Ces hommes, ces femmes entrés ici au sortir de l'existence quotidienne, apportant avec eux leurs désirs, leurs souffrances, le secret de leurs passions et le trouble de leurs besoins inapaisés, que pouvaient-ils bien penser de ces théories étroites et rudes prêchées à leurs oreilles et mises en action sous leurs yeux? Écoutaient-ils sérieusement, ou ne se laissaient-ils pas plutôt distraire du fond par le prestige du style, l'ingéniosité de l'intrigue et le charme de l'interprétation? S'ils réfléchissaient, accepteraient-ils avec des applaudissements ces doctrines si contraires à celles qu'ils devaient pratiquer réellement? Mais la plupart ne cherchaient évidemment pas à discuter; ils étaient venus au théâtre pour se délasser: et, pourvu que la pièce fût bien faite et leur offrît un amusement suffisant, ils se déclaraient satisfaits.
Elle aperçut, à l'orchestre, Sénéchal. Aux bons passages, il hochait la tête avec satisfaction. Il ne se faisait cependant pas faute de détourner à tout moment sa lorgnette de la scène pour la braquer sur Julienne. Non loin de lui se trouvait Réderic. Par quel hasard? Ou plutôt n'étaient-ils pas tous deux prévenus de la présence de leur maîtresse au théâtre? Julienne avait envoyé de leur côté un léger signe d'intelligence. Auquel s'adressait-il?

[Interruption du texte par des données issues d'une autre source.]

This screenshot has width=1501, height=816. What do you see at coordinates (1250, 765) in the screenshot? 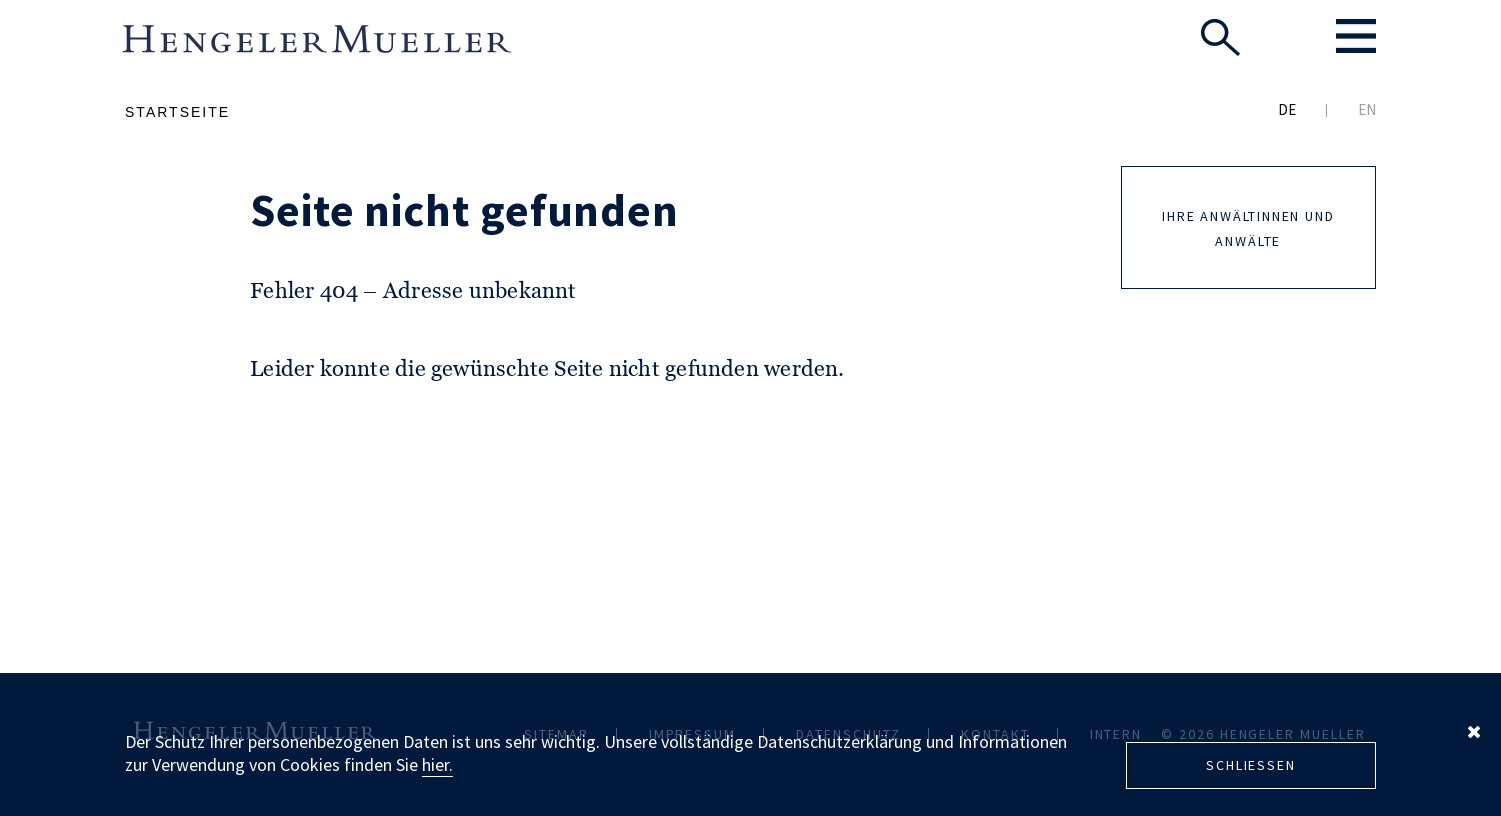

A l'orchestre, plus personne de connaissance. Mais, en face d'elle, elle reconnut le vicomte et la vicomtesse de Béhutin qui occupaient une loge. Ils étaient, comme d'habitude, froids, corrects, silencieux: impossible de distinguer si le spectacle les intéressait.
Vers la fin de l'acte, un monsieur entra dans leur loge et prit place derrière eux.
Pauline se demanda en vain qui ce pouvait être. Ce n'était pourtant point, lui semblait-il, la première fois qu'elle le voyait. Où s'était-elle déjà sentie troublée sous cette prunelle douce et sombre?
Un instant, elle eut l'idée d'interroger Julienne. Celle-ci saurait mettre un nom sur ce visage. Mais une pudeur retint la question. Soudain, Pauline rougit: l'inconnu venait de la lorgner.
– «Célestin! Célestin!» disait sur la scène Rébecca qui avait reparu, «prends ton chapeau, vite, vite! dis au portier que tu accompagnes madame la comtesse et trouve le moyen de la suivre sans qu'elle te voie. Elle est à pied. Sache où elle va et ne dis rien à personne.»
Elle poussa Célestin dehors. Elle sonna. Un domestique parut.
– «On peut éteindre», fit-elle.
Le rideau tomba lentement.
Chandivier applaudit avec bruit. Puis, il se précipita hors de la loge pour aller dans les coulisses.
Facial sortit aussi. Un moment après, Pauline le voyait apparaître dans la loge des Béhutin, présenter ses hommages à la vicomtesse et toucher la main aux deux hommes.
«Mon Dieu! pensa-t-elle, ils vont venir ici me rendre cette politesse.»
Sénéchal et Réderic étaient déjà accourus. Julienne, radieuse, causait beaucoup, les amorçait l'un et l'autre à tour de rôle. Elle se savait désirable jusqu'au moindre de ses gestes. Mais sa force principale était encore d'être amoureuse elle-même. Amoureuse superficielle, qui avait moins des passions que des caprices: amoureuse cependant, s'éprenant tantôt de celui-ci, tantôt de celui-là, mettant sa joie à satisfaire ces fantaisies de cœur et son charme à les provoquer.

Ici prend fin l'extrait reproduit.